Oracle will give cloud users first dibs on its next big database update

On-premises customers have no timeline as to when they'll get their own version

20151027 oracle cloud on building
Credit: Stephen Lawson

Oracle's namesake database may have been born on-premises, but the next big update to the software will make its debut in the cloud.

Oracle Database 12c Release 2, also known as Oracle Database 12.2, is slated for release in the second half of this year. It will first be made available in the cloud, with an on-premises version arriving at some undefined point in the future.

"We are committed to giving customers more options to move to the cloud because it helps them reduce costs and become more efficient and agile," Oracle said. "Oracle Database 12.2 will be available in the cloud first, but we will also make it accessible to all of our customers."

The news has drawn several critical comments on Twitter:

"So sorry that @Oracle hasn't realized the impact of this release plan at a lot of sites," wrote Twitter user Morten Egan.
"Customers will doubt about future with Oracle. Not good," wrote Franck Pachot.
"Why cloud? Do corporations investing money on Oracle as database platform mean nothing to Oracle Corp.?" wrote Srini Y.

The move promises to be frustrating for many users who have purchased on-premises licenses and pay for premium support, said Craig Guarente, cofounder of Palisade Compliance, which helps Oracle customers negotiate with the database giant. "These companies are paying for phone support and updates, and it's a 90-plus percent margin for Oracle -- it's their cash cow," Guarente explained.
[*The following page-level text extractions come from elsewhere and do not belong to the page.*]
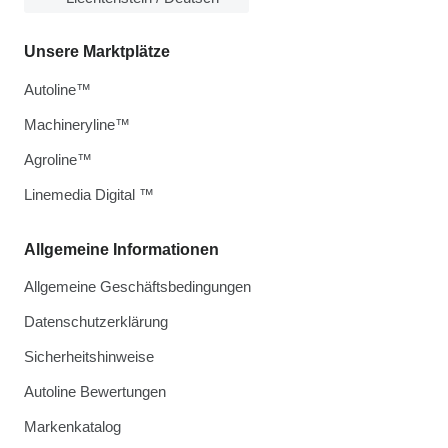
Unsere Marktplätze
Autoline™
Machineryline™
Agroline™
Linemedia Digital ™
Allgemeine Informationen
Allgemeine Geschäftsbedingungen
Datenschutzerklärung
Sicherheitshinweise
Autoline Bewertungen
Markenkatalog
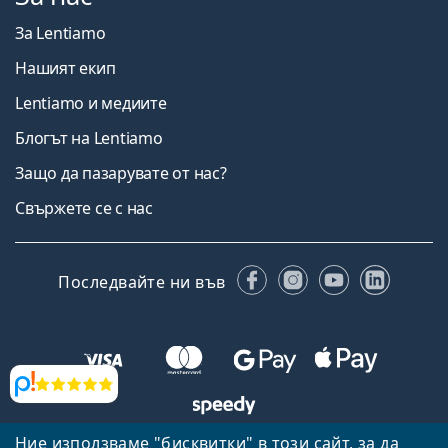
За Lentiamo
Нашият екип
Lentiamo и медиите
Блогът на Lentiamo
Защо да пазарувате от нас?
Свържете се с нас
Facebook
Instagram
YouTube
Linked
Последвайте ни във
Прегледи
Ние използваме "бисквитки" в този сайт, за да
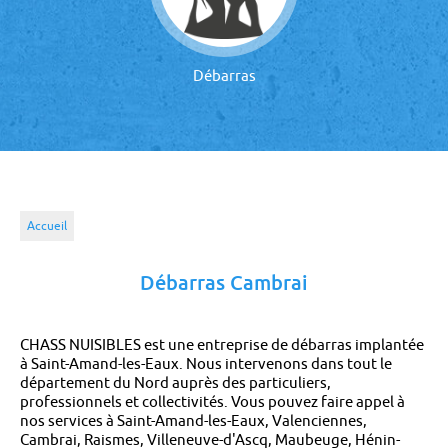
Débarras
Accueil
Débarras Cambrai
CHASS NUISIBLES est une entreprise de débarras implantée
à Saint-Amand-les-Eaux. Nous intervenons dans tout le
département du Nord auprès des particuliers,
professionnels et collectivités. Vous pouvez faire appel à
nos services à Saint-Amand-les-Eaux, Valenciennes,
Cambrai, Raismes, Villeneuve-d'Ascq, Maubeuge, Hénin-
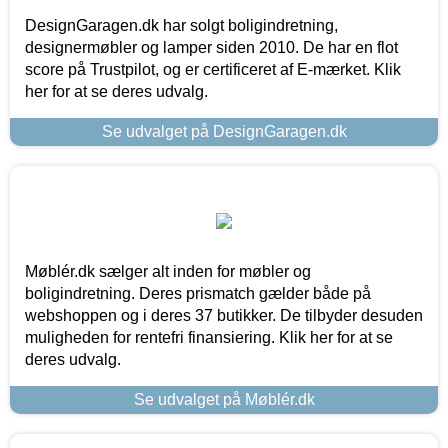
DesignGaragen.dk har solgt boligindretning,
designermøbler og lamper siden 2010. De har en flot
score på Trustpilot, og er certificeret af E-mærket. Klik
her for at se deres udvalg.
Se udvalget på DesignGaragen.dk
Møblér.dk sælger alt inden for møbler og
boligindretning. Deres prismatch gælder både på
webshoppen og i deres 37 butikker. De tilbyder desuden
muligheden for rentefri finansiering. Klik her for at se
deres udvalg.
Se udvalget på Møblér.dk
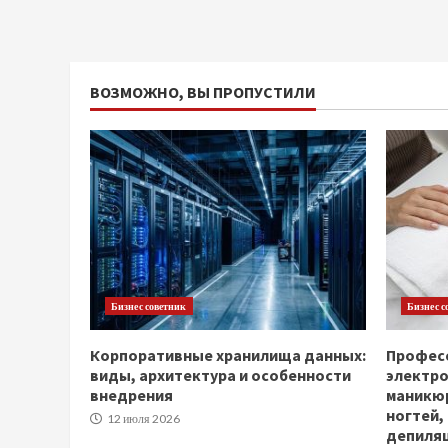
ВОЗМОЖНО, ВЫ ПРОПУСТИЛИ
Бизнес советник
Бизнес с
Корпоративные хранилища данных:
Професс
виды, архитектура и особенности
электр
внедрения
маникюр
ногтей,
12 июля 2026
депиля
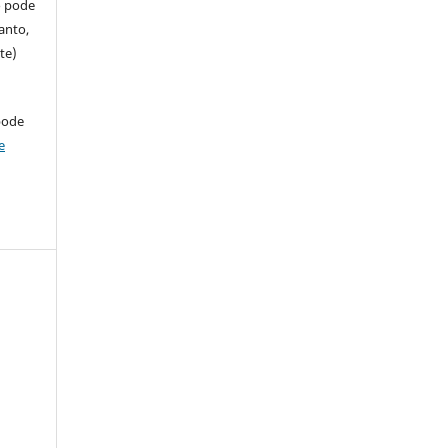
so pode
anto,
te)
pode
e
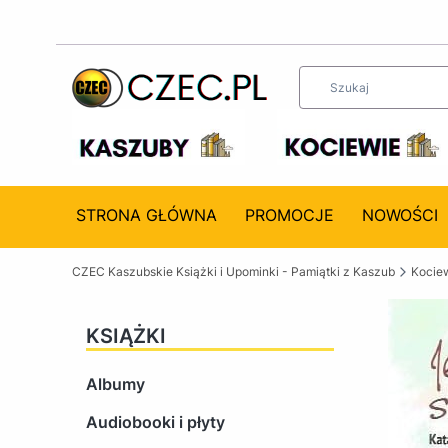
STRONA GŁÓWNA
PROMOCJE
NOWOŚCI
CZEC Kaszubskie Książki i Upominki - Pamiątki z Kaszub
Kociew
KSIĄŻKI
Albumy
Audiobooki i płyty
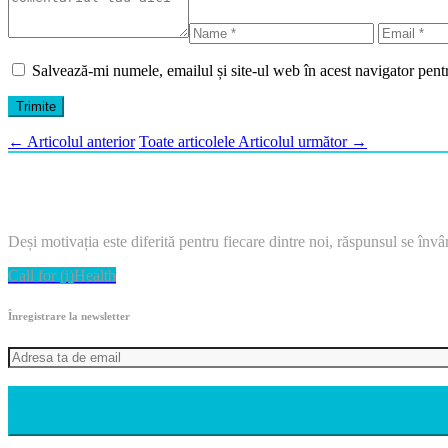
Salvează-mi numele, emailul și site-ul web în acest navigator pent
←
Articolul anterior
Toate articolele
Articolul următor
→
Deși motivația este diferită pentru fiecare dintre noi, răspunsul se învârt
Call for (i)Health
Înregistrare la newsletter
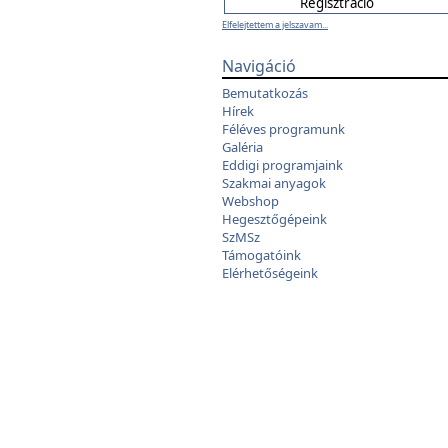
Elfelejtettem a jelszavam...
Navigáció
Bemutatkozás
Hírek
Féléves programunk
Galéria
Eddigi programjaink
Szakmai anyagok
Webshop
Hegesztőgépeink
SzMSz
Támogatóink
Elérhetőségeink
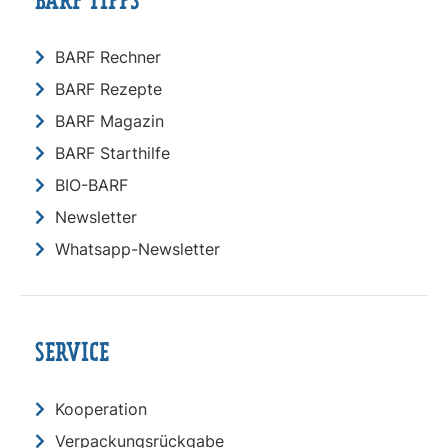
BARF TIPPS
BARF Rechner
BARF Rezepte
BARF Magazin
BARF Starthilfe
BIO-BARF
Newsletter
Whatsapp-Newsletter
SERVICE
Kooperation
Verpackungsrückgabe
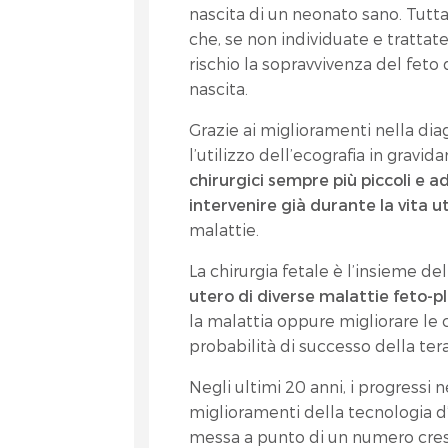
nascita di un neonato sano. Tutta
che, se non individuate e tratt
rischio la sopravvivenza del feto 
nascita.
Grazie ai miglioramenti nella dia
l’utilizzo dell’ecografia in gravid
chirurgici sempre più piccoli e a
intervenire già durante la vita 
malattie.
La chirurgia fetale è l’insieme de
utero di diverse malattie feto-p
la malattia oppure migliorare le
probabilità di successo della ter
Negli ultimi 20 anni, i progressi
miglioramenti della tecnologia 
messa a punto di un numero cre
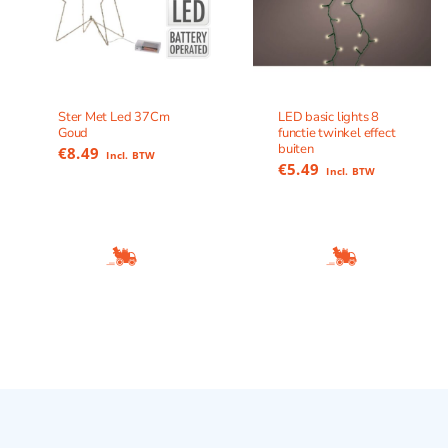
Ster Met Led 37Cm
LED basic lights 8
Goud
functie twinkel effect
buiten
€
8.49
Incl. BTW
€
5.49
Incl. BTW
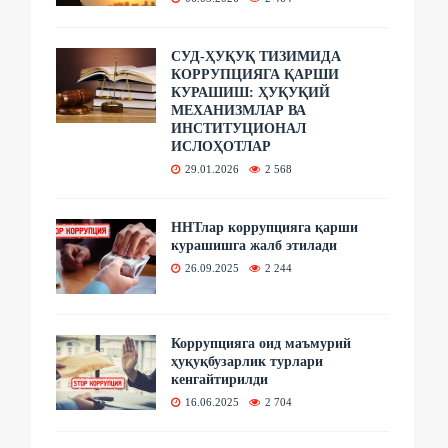
СУД-ҲУҚУҚ ТИЗИМИДА
КОРРУПЦИЯГА ҚАРШИ
КУРАШИШ: ҲУҚУҚИЙ
МЕХАНИЗМЛАР ВА
ИНСТИТУЦИОНАЛ
ИСЛОҲОТЛАР
29.01.2026
2 568
ННТлар коррупцияга қарши
курашишга жалб этилади
26.09.2025
2 244
Коррупцияга оид маъмурий
ҳуқуқбузарлик турлари
кенгайтирилди
16.06.2025
2 704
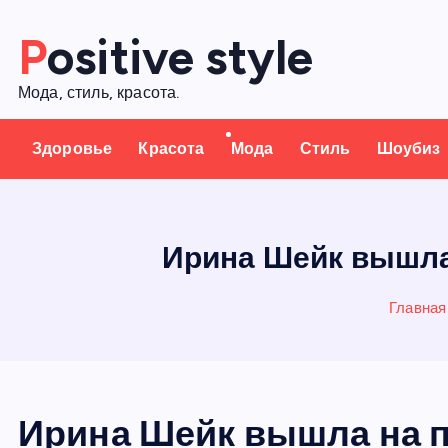
П
Positive style
е
р
Мода, стиль, красота.
е
й
Здоровье
Красота
Мода
Стиль
Шоубиз
т
и
к
с
Ирина Шейк вышла
о
д
Главная
е
р
ж
а
Ирина Шейк вышла на 
н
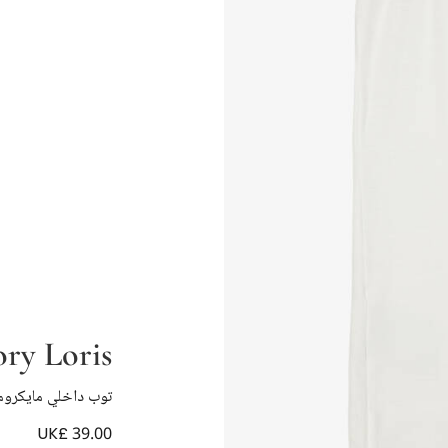
ory Loris
توب داخلي مايكروم
UK£ 39.00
Oracle is trying hard to convince customers to move to the cloud, Guarente added. Although most customers probably won't jump to the update right away, frustration levels with the cloud-first plan will depend on the length of the delay, he added. "If it's a year, and a cloud-based competitor gets the update first," customers could begin to look elsewhere, he said. "If I'm paying $10 million a year for Oracle support and you tell me I don't get that update, I'm kind of ticked."

Affected customers should begin by asking for more detail on the timing, Guarente said: "If Oracle doesn't answer or leaves it vague, I'd be worried."

The move makes good sense from Oracle's perspective, said Duncan Jones, a vice president at Forrester Research. Microsoft does something similar with Office, and so does SAP with Ariba, he pointed out. "The early use cases for the new version are likely to be dev and test workloads that are often most suitable for IaaS," Jones said. "Moreover, Oracle can control the environment and hence iron out teething problems more easily than if the new version is running on customers' unknown environments."

In the meantime, customers are now faced with a decision over the next year or so in which they decide whether to stay with the company. "Do they want to accompany Oracle on its journey to the cloud, or vote for an uncertain but independent future?"

Oracle has long boasted that it gives customers freedom of choice to run its systems on-premises or in the cloud, noted Frank Scavo, president of the consultancy Strativa. "I guess that promise no longer applies to the latest version of its database," he said. "It shows how much pressure Oracle is feeling from Wall Street to show momentum in the cloud."